46. Yargıtay dairelerinin vermiş oldukları kararlarda vardıkları sonuca hangi nedenle ulaşıldığını başvurucu ve üçüncü kişiler tarafından objektif olarak anlaşılmasına imkân verecek yeterli gerekçeler sunmaktadır.
47. Somut olaya konu belediyelerin hissedarı olduğu şirketlerde çalışan personelin ilave tediye alacağına hak kazanıp kazanmayacağı hususunda süregelen içtihat farklılığı bulunmamaktadır. Aksine Daireler belediyelerin hissedarı olduğu şirketlerin 6772 sayılı Kanun kapsamında olmadığına ilişkin görüş birliğine sahiptirler. Bursa BAM 9. Hukuk Dairesi de belediyenin hissedarı olduğu şirketin 6772 sayılı Kanun kapsamında olmadığını ifade etmiş ve başvurucuların bu sebeple ilave tediye alacağından faydalanamayacakları sonucuna varmıştır. Yapılan tespit ve varılan sonucun öngörülemez olmadığı gibi bu hususun yargılamanın hakkaniyetini zedelemediği anlaşılmaktadır.

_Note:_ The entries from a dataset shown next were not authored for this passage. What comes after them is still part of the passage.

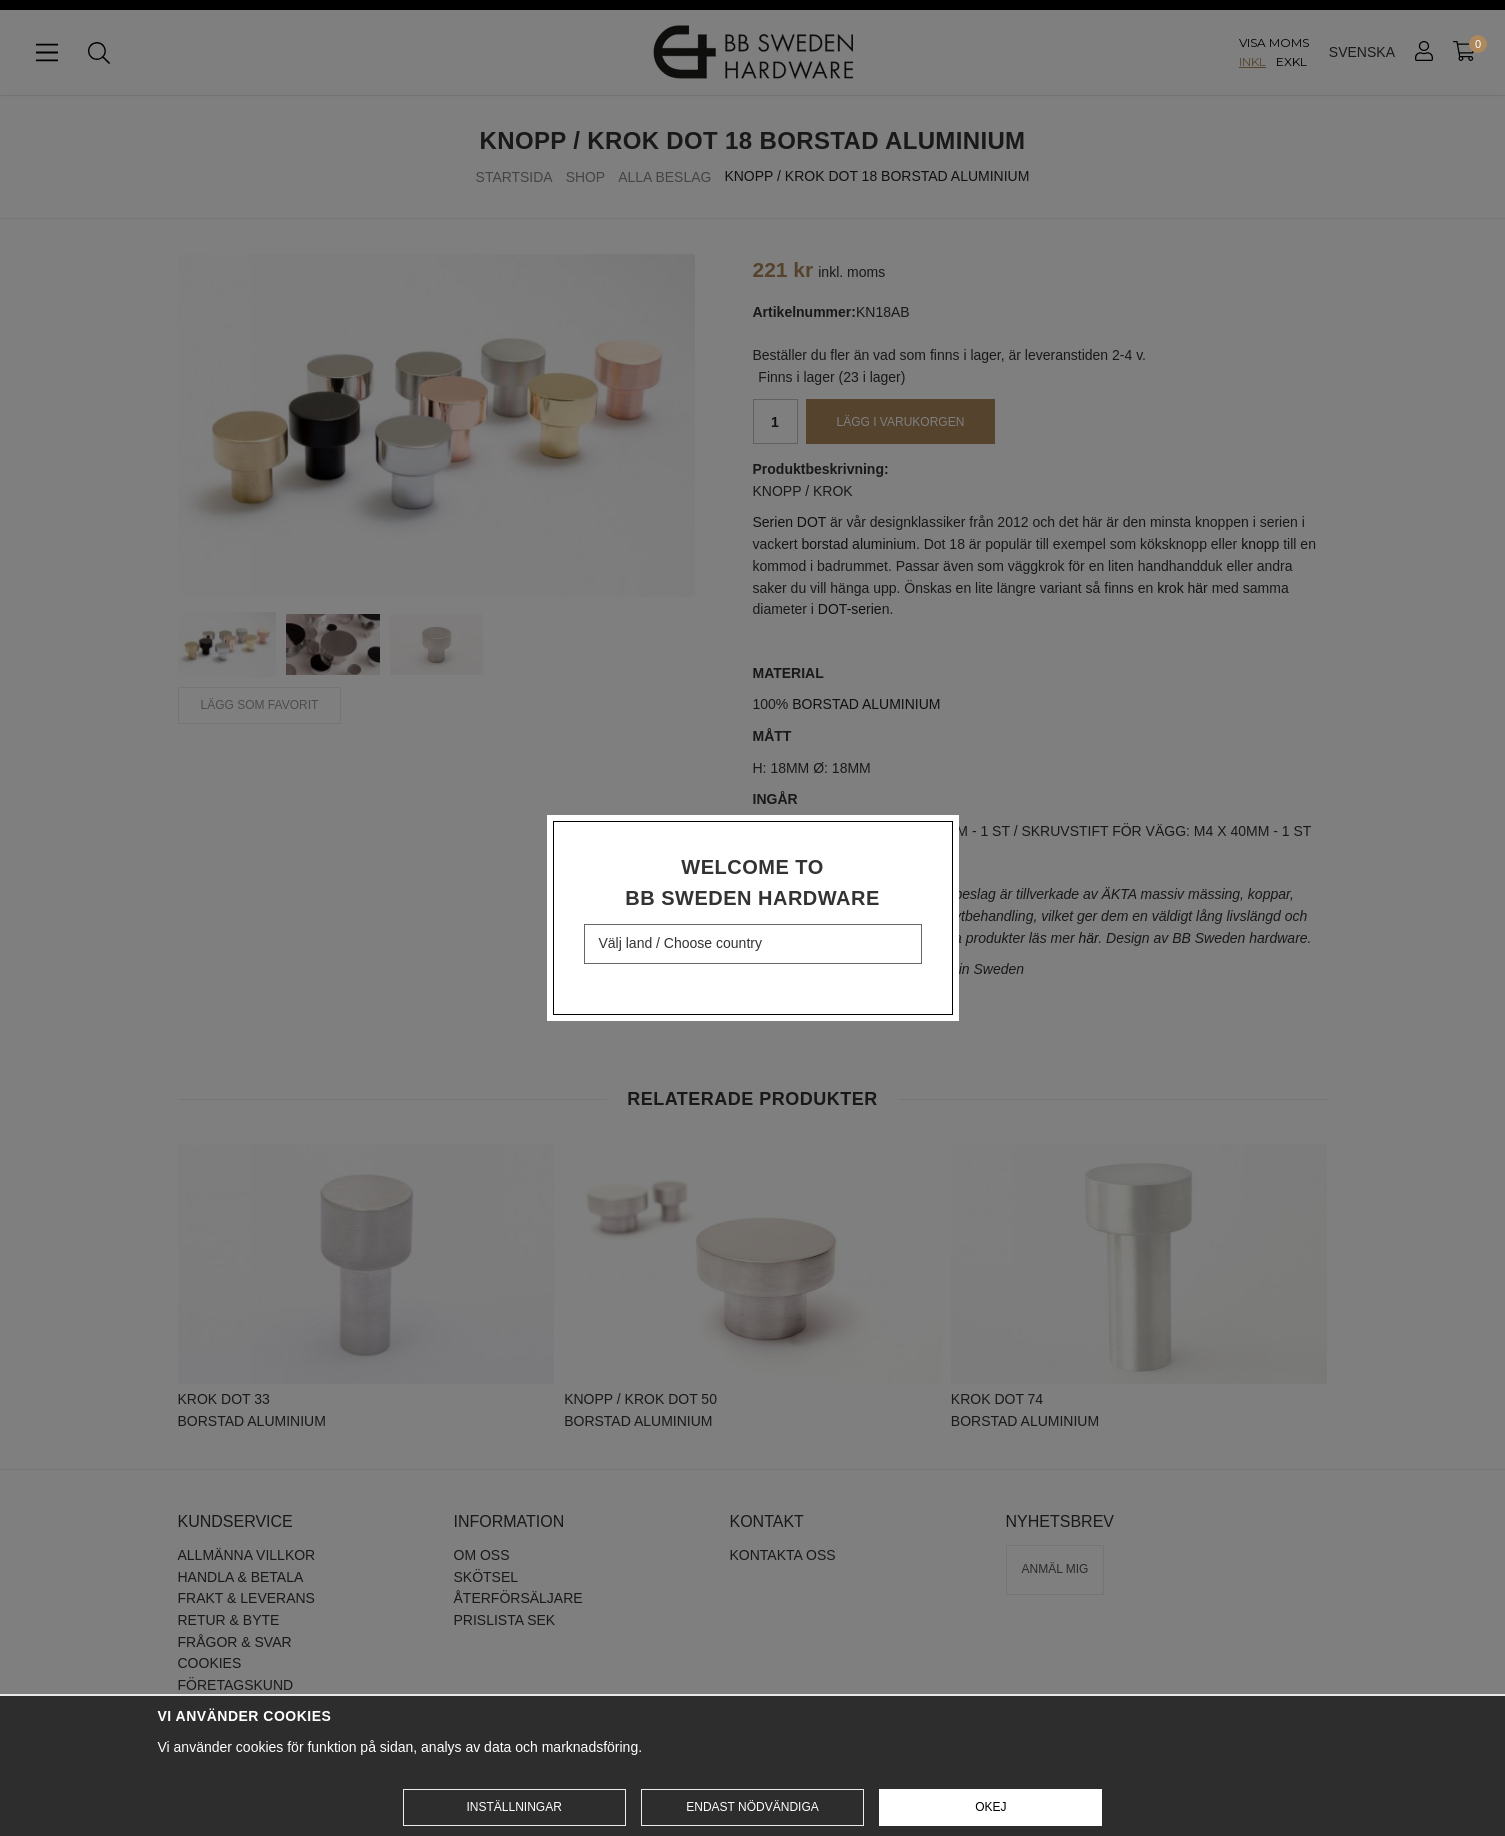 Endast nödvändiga (752, 1807)
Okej (990, 1807)
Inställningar (513, 1807)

48. Açıklanan gerekçelerle başvurucuların Anayasa’nın 36. maddesinde güvence altına alınan adil yargılanma hakkının ihlal edilmediğine karar verilmesi gerekir.
VI. HÜKÜM
Açıklanan gerekçelerle;
A. Hakkaniyete uygun yargılanma hakkının ihlal edildiğine ilişkin iddianın KABUL EDİLEBİLİR OLDUĞUNA,
B. Anayasa’nın 36. maddesinde güvence altına alınan adil yargılanma hakkı kapsamındaki hakkaniyete uygun yargılanma hakkının İHLAL EDİLMEDİĞİNE,
C. Yargılama giderlerinin başvurucular üzerinde BIRAKILMASINA,
D. Kararın bir örneğinin Adalet Bakanlığına GÖNDERİLMESİNE 23/11/2021 tarihinde OYBİRLİĞİYLE karar verildi.